Burns is the second of the Duffy’s Cut victims to be repatriated. In 2013, 18-year old John Ruddy also returned to Ireland to be reburied at Ardara, County Donegal.

In 2002, an investigation began in an attempt to discover the truth behind the deaths of the 57 workers through the Duffy's Cut archival and research project led by two professors from Malvern's Immaculata University, Bill Watson and Earl Schandelmeier, and Bill’s twin brother Frank.

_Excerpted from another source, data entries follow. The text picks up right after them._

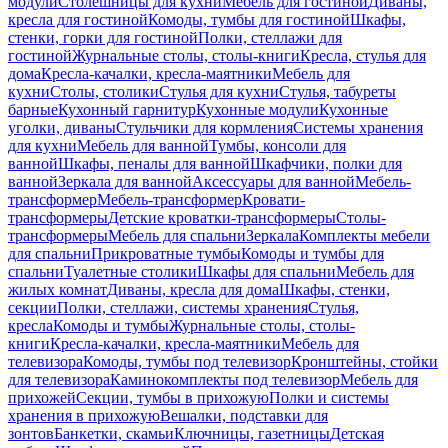
модули
Столешницы для кухни
Мебель для гостиной
Диваны,
кресла для гостиной
Комоды, тумбы для гостиной
Шкафы,
стенки, горки для гостиной
Полки, стеллажи для
гостиной
Журнальные столы, столы-книги
Кресла, стулья для
дома
Кресла-качалки, кресла-маятники
Мебель для
кухни
Столы, столики
Стулья для кухни
Стулья, табуреты
барные
Кухонный гарнитур
Кухонные модули
Кухонные
уголки, диваны
Стульчики для кормления
Системы хранения
для кухни
Мебель для ванной
Тумбы, консоли для
ванной
Шкафы, пеналы для ванной
Шкафчики, полки для
ванной
Зеркала для ванной
Аксессуары для ванной
Мебель-
трансформер
Мебель-трансформер
Кровати-
трансформеры
Детские кроватки-трансформеры
Столы-
трансформеры
Мебель для спальни
Зеркала
Комплекты мебели
для спальни
Прикроватные тумбы
Комоды и тумбы для
спальни
Туалетные столики
Шкафы для спальни
Мебель для
жилых комнат
Диваны, кресла для дома
Шкафы, стенки,
секции
Полки, стеллажи, системы хранения
Стулья,
кресла
Комоды и тумбы
Журнальные столы, столы-
книги
Кресла-качалки, кресла-маятники
Мебель для
телевизора
Комоды, тумбы под телевизор
Кронштейны, стойки
для телевизора
Каминокомплекты под телевизор
Мебель для
прихожей
Секции, тумбы в прихожую
Полки и системы
хранения в прихожую
Вешалки, подставки для
зонтов
Банкетки, скамьи
Ключницы, газетницы
Детская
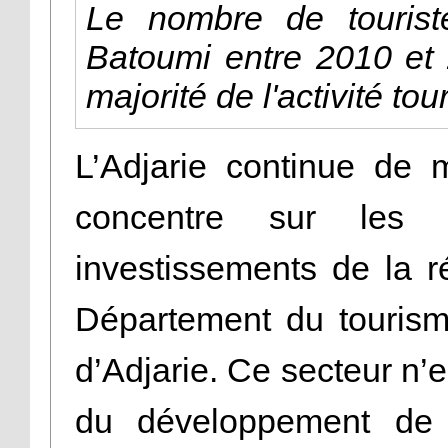
Le nombre de tourist
Batoumi entre 2010 et 
majorité de l'activité tou
L’Adjarie continue de 
concentre sur les
investissements de la r
Département du tourism
d’Adjarie. Ce secteur n’e
du développement de 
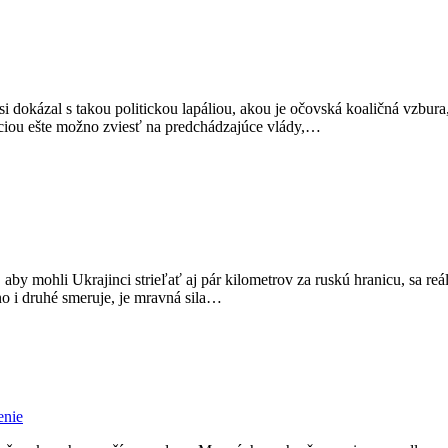
 dokázal s takou politickou lapáliou, akou je očovská koaličná vzbura,
áciou ešte možno zviesť na predchádzajúce vlády,…
y mohli Ukrajinci strieľať aj pár kilometrov za ruskú hranicu, sa reáln
no i druhé smeruje, je mravná sila…
enie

The trio accompanied Burns on her journey home and were thanked by Fr Fee for the "courtesy and respect they have shown our Tyrone Catherine."

"You have brought Catherine back from her exile to her native pastures. Now there's no fear, no terror for Catherine anymore," he added.

Examination of Burns' remains has revealed the possibility that she was among those murdered in a desperate attempt to quell the spread of cholera. Dr William Watson, an expert on the Duffy’s Cut victims has said that her skull shows "massive perimortem violence by means of a sharp implement which would have caused her death.”

"We believe Catherine was murdered in an attempt to contain the cholera epidemic, which the locals believed was being spread by the immigrant railroad workers.

"The workers were a convenient scapegoat for the community, which did not understand the etiology of the disease," he continued.

"For the sake of justice and righting a historical wrong this goes a long way. This is huge. From our perspective this is overwhelming actually.

“She had no one to advocate for her over in our country in 1832, so we see it as our mission to advocate for her and for the others who died there.”